Padre Leonel, como é que surgiu a tua vocação?

Sou natural de Penude, diocese de Lamego, e a minha vocação é uma história como tantas outras. O P. Lorenzo Turrini, um missionário comboniano italiano já falecido, passou na minha escola, penso que quando eu andava na 4.ª classe, e no fim ele perguntou quem gostaria de ser missionário. Eu não levantei a mão. No final perguntou à minha professora, uma santa, e se hoje eu sou missionário é sobretudo por causa dela, se havia mais alguém que ela via que podia ir para o seminário e ela deu também o meu nome sem eu saber.

Algum tempo depois, passei a receber um jornalinho de Viseu e depois o P. José Augusto do Vale passou por minha casa, o que foi uma surpresa para mim. Convidou-nos para um estágio no Verão, em Julho, no seminário. Em Setembro desse ano, entrei no seminário.

Naquela altura tinha dois sonhos: ser jogador de futebol ou ser cantor, nunca pensei ser padre, muito menos ser missionário. Mas lá fui para o seminário e gostei. A vocação desenvolveu-se ao longo dos anos. Pouco a pouco descobri a vocação missionária, que me cativou antes da vocação de ser padre. Tenho imagens da vida de São Daniel Comboni que ficaram sempre gravadas e que me atraíram. A aventura, o ir, o sair, o evangelizar, os lugares difíceis. No princípio começou pela aventura, mas depois foi a evangelização que, pouco a pouco, tomou o lugar da aventura humana e social. Até hoje ainda não me arrependi, apesar de todas as minhas falhas e dos meus pecados.

Fizeste todo o processo normal de formação para a vida religiosa e depois de uns anos em Portugal a tua primeira destinação além-fronteiras foi o Chade.

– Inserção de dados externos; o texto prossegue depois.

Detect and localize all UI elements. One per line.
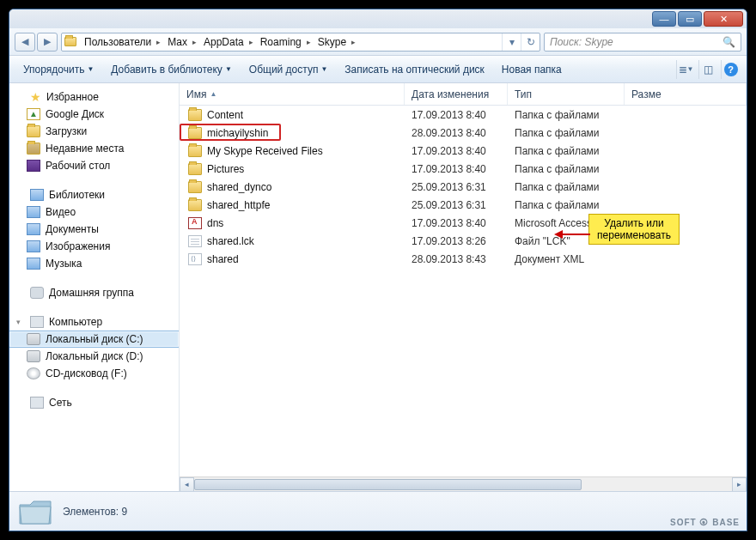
sidebar-item[interactable]: Недавние места — [9, 140, 179, 157]
search-placeholder: Поиск: Skype — [550, 36, 613, 48]
col-size[interactable]: Разме — [625, 83, 747, 105]
sidebar-item[interactable]: Изображения — [9, 238, 179, 255]
file-name: shared_httpfe — [207, 199, 270, 211]
status-bar: Элементов: 9 — [9, 491, 747, 531]
file-name: shared — [207, 253, 239, 265]
sidebar: ★Избранное ▲Google Диск Загрузки Недавни… — [9, 83, 180, 491]
content-pane: Имя▲ Дата изменения Тип Разме Content17.… — [180, 83, 747, 491]
svg-marker-1 — [554, 230, 563, 239]
sidebar-item[interactable]: Музыка — [9, 255, 179, 272]
forward-button[interactable]: ▶ — [37, 33, 58, 52]
file-name: shared_dynco — [207, 181, 271, 193]
folder-icon — [188, 145, 202, 157]
file-type: Папка с файлами — [508, 127, 625, 139]
help-button[interactable]: ? — [721, 60, 740, 79]
back-button[interactable]: ◀ — [15, 33, 35, 52]
file-date: 28.09.2013 8:43 — [405, 253, 508, 265]
search-input[interactable]: Поиск: Skype 🔍 — [544, 33, 741, 52]
folder-icon — [18, 498, 52, 525]
breadcrumb-item[interactable]: Skype — [313, 33, 357, 51]
col-date[interactable]: Дата изменения — [405, 83, 508, 105]
file-type: Папка с файлами — [508, 145, 625, 157]
sidebar-item-cd[interactable]: CD-дисковод (F:) — [9, 365, 179, 382]
file-row[interactable]: shared28.09.2013 8:43Документ XML — [180, 250, 747, 268]
annotation-tooltip: Удалить или переименовать — [588, 214, 680, 245]
file-date: 17.09.2013 8:40 — [405, 163, 508, 175]
sidebar-item[interactable]: Загрузки — [9, 123, 179, 140]
folder-icon — [188, 181, 202, 193]
doc-icon — [188, 235, 202, 247]
sidebar-item[interactable]: ▲Google Диск — [9, 106, 179, 123]
breadcrumb-item[interactable]: Пользователи — [79, 33, 162, 51]
file-name: dns — [207, 217, 223, 229]
minimize-button[interactable]: — — [652, 11, 676, 27]
view-mode-button[interactable]: ≣ ▼ — [676, 60, 695, 79]
status-text: Элементов: 9 — [63, 506, 127, 518]
sidebar-homegroup[interactable]: Домашняя группа — [9, 284, 179, 301]
dns-icon — [188, 217, 202, 229]
sidebar-favorites[interactable]: ★Избранное — [9, 88, 179, 106]
scroll-left-button[interactable]: ◂ — [180, 477, 194, 492]
refresh-icon[interactable]: ↻ — [521, 33, 540, 51]
file-type: Папка с файлами — [508, 181, 625, 193]
sidebar-item[interactable]: Видео — [9, 203, 179, 221]
sidebar-item[interactable]: Рабочий стол — [9, 157, 179, 174]
file-type: Папка с файлами — [508, 109, 625, 121]
col-name[interactable]: Имя▲ — [180, 83, 405, 105]
file-name: Pictures — [207, 163, 244, 175]
file-date: 17.09.2013 8:26 — [405, 235, 508, 247]
file-name: My Skype Received Files — [207, 145, 323, 157]
file-date: 28.09.2013 8:40 — [405, 127, 508, 139]
file-type: Папка с файлами — [508, 199, 625, 211]
close-button[interactable]: ✕ — [704, 11, 743, 27]
folder-icon — [188, 109, 202, 121]
address-bar[interactable]: Пользователи Max AppData Roaming Skype ▾… — [61, 33, 540, 52]
xml-icon — [188, 253, 202, 265]
folder-icon — [188, 127, 202, 139]
include-in-library-button[interactable]: Добавить в библиотеку▼ — [104, 61, 238, 78]
sidebar-computer[interactable]: ▾Компьютер — [9, 313, 179, 331]
folder-icon — [188, 199, 202, 211]
share-button[interactable]: Общий доступ▼ — [242, 61, 335, 78]
file-type: Папка с файлами — [508, 163, 625, 175]
toolbar: Упорядочить▼ Добавить в библиотеку▼ Общи… — [9, 56, 747, 83]
burn-button[interactable]: Записать на оптический диск — [338, 61, 491, 78]
scroll-right-button[interactable]: ▸ — [732, 477, 747, 492]
file-date: 25.09.2013 6:31 — [405, 181, 508, 193]
file-row[interactable]: Content17.09.2013 8:40Папка с файлами — [180, 106, 747, 124]
search-icon: 🔍 — [722, 36, 735, 48]
new-folder-button[interactable]: Новая папка — [495, 61, 569, 78]
file-row[interactable]: shared_dynco25.09.2013 6:31Папка с файла… — [180, 178, 747, 196]
breadcrumb-item[interactable]: AppData — [198, 33, 255, 51]
annotation-arrow-icon — [554, 228, 590, 241]
file-date: 17.09.2013 8:40 — [405, 145, 508, 157]
file-row[interactable]: shared_httpfe25.09.2013 6:31Папка с файл… — [180, 196, 747, 214]
column-headers: Имя▲ Дата изменения Тип Разме — [180, 83, 747, 106]
sidebar-item-drive-c[interactable]: Локальный диск (C:) — [9, 331, 179, 348]
file-name: Content — [207, 109, 243, 121]
maximize-button[interactable]: ▭ — [678, 11, 702, 27]
sidebar-libraries[interactable]: Библиотеки — [9, 186, 179, 203]
file-row[interactable]: My Skype Received Files17.09.2013 8:40Па… — [180, 142, 747, 160]
address-dropdown-icon[interactable]: ▾ — [502, 33, 521, 51]
sidebar-item-drive-d[interactable]: Локальный диск (D:) — [9, 348, 179, 365]
sidebar-item[interactable]: Документы — [9, 221, 179, 238]
explorer-window: — ▭ ✕ ◀ ▶ Пользователи Max AppData Roami… — [9, 9, 747, 531]
titlebar: — ▭ ✕ — [9, 9, 747, 28]
file-row[interactable]: Pictures17.09.2013 8:40Папка с файлами — [180, 160, 747, 178]
file-list: Content17.09.2013 8:40Папка с файламиmic… — [180, 106, 747, 476]
sidebar-network[interactable]: Сеть — [9, 394, 179, 411]
nav-row: ◀ ▶ Пользователи Max AppData Roaming Sky… — [9, 28, 747, 56]
organize-button[interactable]: Упорядочить▼ — [16, 61, 101, 78]
preview-pane-button[interactable]: ◫ — [698, 60, 717, 79]
breadcrumb-item[interactable]: Roaming — [255, 33, 313, 51]
file-type: Документ XML — [508, 253, 625, 265]
file-date: 17.09.2013 8:40 — [405, 217, 508, 229]
folder-icon — [188, 163, 202, 175]
file-row[interactable]: michayilyshin28.09.2013 8:40Папка с файл… — [180, 124, 747, 142]
file-name: shared.lck — [207, 235, 254, 247]
col-type[interactable]: Тип — [508, 83, 625, 105]
breadcrumb-item[interactable]: Max — [162, 33, 198, 51]
watermark: SOFT ⦿ BASE — [670, 518, 740, 527]
horizontal-scrollbar[interactable]: ◂ ▸ — [180, 476, 747, 491]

Sim, e também tem uma história. Até ao escolasticado eu não conhecia o Chade. O P. Alfredo Neres foi o nosso padre-mestre no noviciado e falou-nos muito da RD do Congo. Passaram também alguns missionários do Brasil, de Moçambique, da América Latina…

Quando acabei o noviciado fui fazer o escolasticado em Paris, de 1984 a 1988. Nessa altura, no Chade havia a guerra civil, Hissène Habré tomou o poder a Goukouni Oueddei, e havia também a guerra com a Líbia. E em Paris falava-se muito dessa guerra na comunicação social, porque os militares franceses tinham no Chade uma base de apoio na guerra contra a Líbia.

Os meus formadores, os padres Luciano Benetazzo e Franco Noventa, tinham estado no Chade e falavam do início e das necessidades da Igreja. Os primeiros cristãos são dos anos 1930. O que eles diziam acerca do Chade, o estilo de evangelização, a situação social, política, económica e religiosa, cativou-me. E foi por isso que, quando acabei a formação, pedi para ir para o Chade. Mandaram-me para Portugal e, uns anos depois, reafirmei a minha vontade. Cheguei ao Chade em 1994, com 32 anos.

O Chade é, ainda hoje, apesar da riqueza do petróleo, um dos países mais pobres e corruptos do mundo. Quanto à religião, predomina o Islamismo (57% da população), existindo uma minoria cristã concentrada no Sul do país (os católicos são uns 8% da população). Qual foi o primeiro impacto ao chegares ao Chade em 1994?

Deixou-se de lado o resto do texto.